Em resumo, estas foram as primeiras palavras ditas por Daniel Carter pouco depois de treinar na quarta-feira, pela primeira vez, com os Blues, confirmando as notícias que, horas antes, falavam no seu regresso à Nova Zelândia, com 38 anos, para jogar o formato reduzido do Super Rugby (uma espécie de Liga dos Campeões oval do hemisfério sul) só com equipas do país.

O médio de abertura, contudo, apenas jogou seis encontros no último ano e meio e, por mais que seja vistoso e melancólico vê-lo a pontapear bolas com Beauden Barrett - quem o substituiu nos All Blacks, já foi considerado duas vezes o melhor jogador do mundo desde então e também assinou pelos Blues esta época -, ainda deverá faltar algum tempo para Carter voltar, de facto, a jogar.

Porque tem de "ser realista". Nos últimos três meses nem sequer teve um treino de râguebi. "Vou demorar algum tempo até estar preparado", admitiu.

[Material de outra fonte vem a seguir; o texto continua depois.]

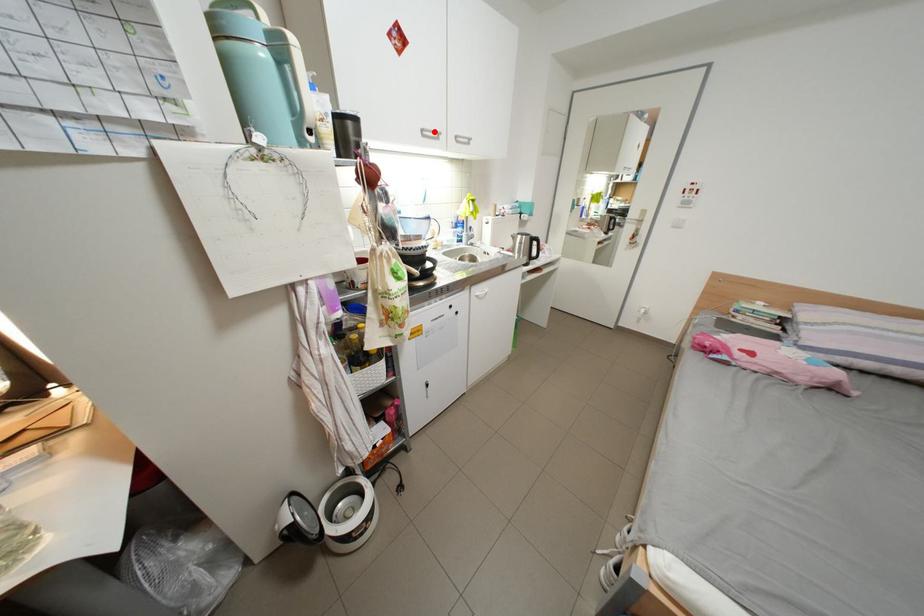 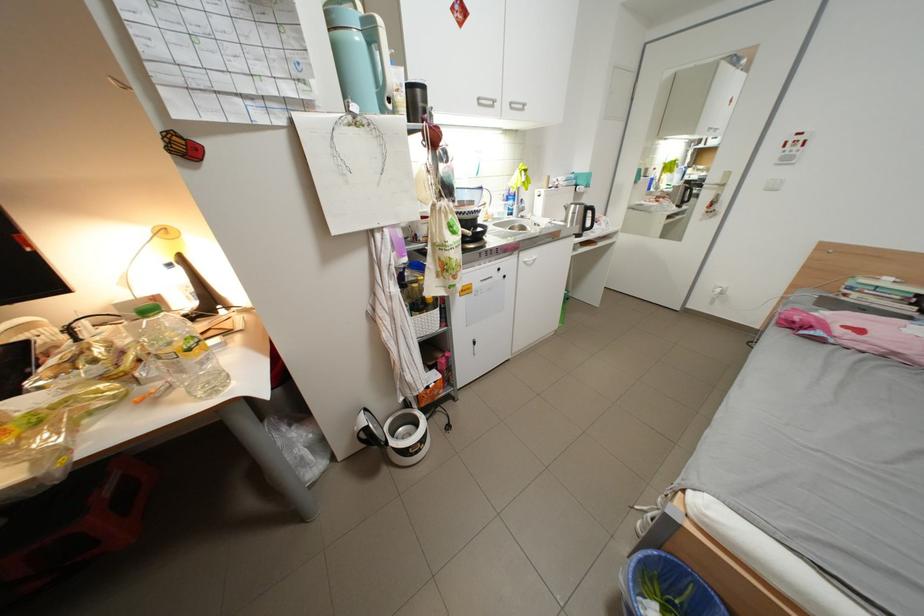 The point at the highlighted location is marked in the first image. Where is the corresponding point in the second image?

(490, 100) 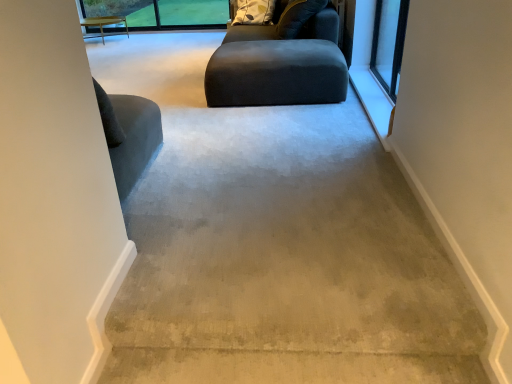 Question: From a real-world perspective, is matte black ottoman at center on top of dark gray fabric bean bag at center?

Choices:
 (A) no
 (B) yes

Answer: (A)

Question: Is matte black ottoman at center far from dark gray fabric bean bag at center?

Choices:
 (A) no
 (B) yes

Answer: (A)

Question: Is matte black ottoman at center taller than dark gray fabric bean bag at center?

Choices:
 (A) no
 (B) yes

Answer: (A)

Question: Considering the relative sizes of matte black ottoman at center and dark gray fabric bean bag at center in the image provided, is matte black ottoman at center wider than dark gray fabric bean bag at center?

Choices:
 (A) no
 (B) yes

Answer: (B)

Question: Is matte black ottoman at center outside of dark gray fabric bean bag at center?

Choices:
 (A) yes
 (B) no

Answer: (A)

Question: Does matte black ottoman at center lie behind dark gray fabric bean bag at center?

Choices:
 (A) yes
 (B) no

Answer: (B)

Question: Is clear glass window at upper right taller than light wood table at upper left?

Choices:
 (A) yes
 (B) no

Answer: (A)

Question: Is clear glass window at upper right facing towards light wood table at upper left?

Choices:
 (A) no
 (B) yes

Answer: (A)

Question: Is clear glass window at upper right oriented away from light wood table at upper left?

Choices:
 (A) no
 (B) yes

Answer: (A)

Question: Is clear glass window at upper right far away from light wood table at upper left?

Choices:
 (A) yes
 (B) no

Answer: (A)

Question: Is the position of clear glass window at upper right more distant than that of light wood table at upper left?

Choices:
 (A) yes
 (B) no

Answer: (B)

Question: Is clear glass window at upper right outside of light wood table at upper left?

Choices:
 (A) yes
 (B) no

Answer: (A)

Question: Can you confirm if dark gray fabric bean bag at center is shorter than matte black ottoman at center?

Choices:
 (A) no
 (B) yes

Answer: (A)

Daniel Carter está nos Blues para um provável canto do cisne porque Leon MacDonald, um antigo "mate" e atual treinador, que com ele jogou nos Crusaders, equipa de Christchurch que sempre se pensou ser a única para o neozelandês, lhe telefonou a perguntar se queria "vir como substituto".

Alguns dos jogadores mais novos dos Blues estão a "beliscar-se", contou MacDonald. Não sabem se "hão-de cumprimentar" Carter ou "pedir-lhe um autógrafo". O treinador define o jogador como alguém de "cabeça ponderada, altruísta e sem ego" que vai ajudar os mais jovens - "é o nosso Tom Brady, simplesmente não pára".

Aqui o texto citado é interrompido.